◆ **Task item**
When the string "List" appears in a line of the records, show the whole line.

◆ **Data for this exercise**
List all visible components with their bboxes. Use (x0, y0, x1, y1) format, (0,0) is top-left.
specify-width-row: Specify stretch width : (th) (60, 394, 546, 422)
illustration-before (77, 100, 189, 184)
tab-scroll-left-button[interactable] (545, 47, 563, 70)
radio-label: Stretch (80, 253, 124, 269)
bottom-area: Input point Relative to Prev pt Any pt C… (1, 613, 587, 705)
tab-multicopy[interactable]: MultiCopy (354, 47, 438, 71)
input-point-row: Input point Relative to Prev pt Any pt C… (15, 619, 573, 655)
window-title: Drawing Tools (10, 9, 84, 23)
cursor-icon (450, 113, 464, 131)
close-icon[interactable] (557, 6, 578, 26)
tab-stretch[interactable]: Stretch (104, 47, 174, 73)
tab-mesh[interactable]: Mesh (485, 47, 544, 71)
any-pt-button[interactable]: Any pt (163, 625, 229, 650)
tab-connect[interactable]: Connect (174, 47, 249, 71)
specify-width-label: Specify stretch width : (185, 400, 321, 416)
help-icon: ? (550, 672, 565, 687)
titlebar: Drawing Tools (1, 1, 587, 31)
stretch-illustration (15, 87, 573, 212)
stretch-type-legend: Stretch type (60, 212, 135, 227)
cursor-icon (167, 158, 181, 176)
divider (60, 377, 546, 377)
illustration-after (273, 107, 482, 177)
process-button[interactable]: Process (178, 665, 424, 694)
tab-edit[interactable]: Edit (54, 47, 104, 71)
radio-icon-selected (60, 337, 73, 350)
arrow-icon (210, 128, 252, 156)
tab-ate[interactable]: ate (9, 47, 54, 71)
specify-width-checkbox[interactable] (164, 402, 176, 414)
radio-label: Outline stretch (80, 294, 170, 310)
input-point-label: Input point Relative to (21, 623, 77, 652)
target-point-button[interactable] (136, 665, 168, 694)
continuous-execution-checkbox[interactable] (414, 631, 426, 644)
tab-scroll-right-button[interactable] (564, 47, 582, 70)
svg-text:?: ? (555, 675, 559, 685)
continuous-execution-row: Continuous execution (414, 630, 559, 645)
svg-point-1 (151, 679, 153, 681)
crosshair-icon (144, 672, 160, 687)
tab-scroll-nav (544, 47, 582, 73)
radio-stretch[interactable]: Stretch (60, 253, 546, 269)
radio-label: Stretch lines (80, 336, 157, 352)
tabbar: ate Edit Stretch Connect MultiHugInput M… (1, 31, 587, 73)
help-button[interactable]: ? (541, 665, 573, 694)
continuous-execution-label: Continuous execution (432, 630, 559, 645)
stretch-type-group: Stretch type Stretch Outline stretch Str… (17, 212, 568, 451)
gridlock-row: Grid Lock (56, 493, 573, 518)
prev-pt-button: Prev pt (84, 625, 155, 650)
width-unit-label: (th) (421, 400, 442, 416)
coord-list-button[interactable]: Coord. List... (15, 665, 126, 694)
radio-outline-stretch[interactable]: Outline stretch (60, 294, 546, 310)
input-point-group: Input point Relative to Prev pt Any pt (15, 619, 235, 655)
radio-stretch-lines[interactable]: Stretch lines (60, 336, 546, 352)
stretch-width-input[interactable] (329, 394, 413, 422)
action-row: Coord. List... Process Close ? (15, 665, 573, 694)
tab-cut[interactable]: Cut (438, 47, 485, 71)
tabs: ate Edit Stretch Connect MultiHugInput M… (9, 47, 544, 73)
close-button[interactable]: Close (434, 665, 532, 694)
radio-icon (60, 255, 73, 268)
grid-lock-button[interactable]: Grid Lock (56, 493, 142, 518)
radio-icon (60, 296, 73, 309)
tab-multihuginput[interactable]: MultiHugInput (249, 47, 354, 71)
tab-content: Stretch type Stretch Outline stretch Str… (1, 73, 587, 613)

◆ **Reply to the task**
List all visible components with their bboxes. Use (x0, y0, x1, y1) format, (0,0) is top-left.
coord-list-button[interactable]: Coord. List... (15, 665, 126, 694)
action-row: Coord. List... Process Close ? (15, 665, 573, 694)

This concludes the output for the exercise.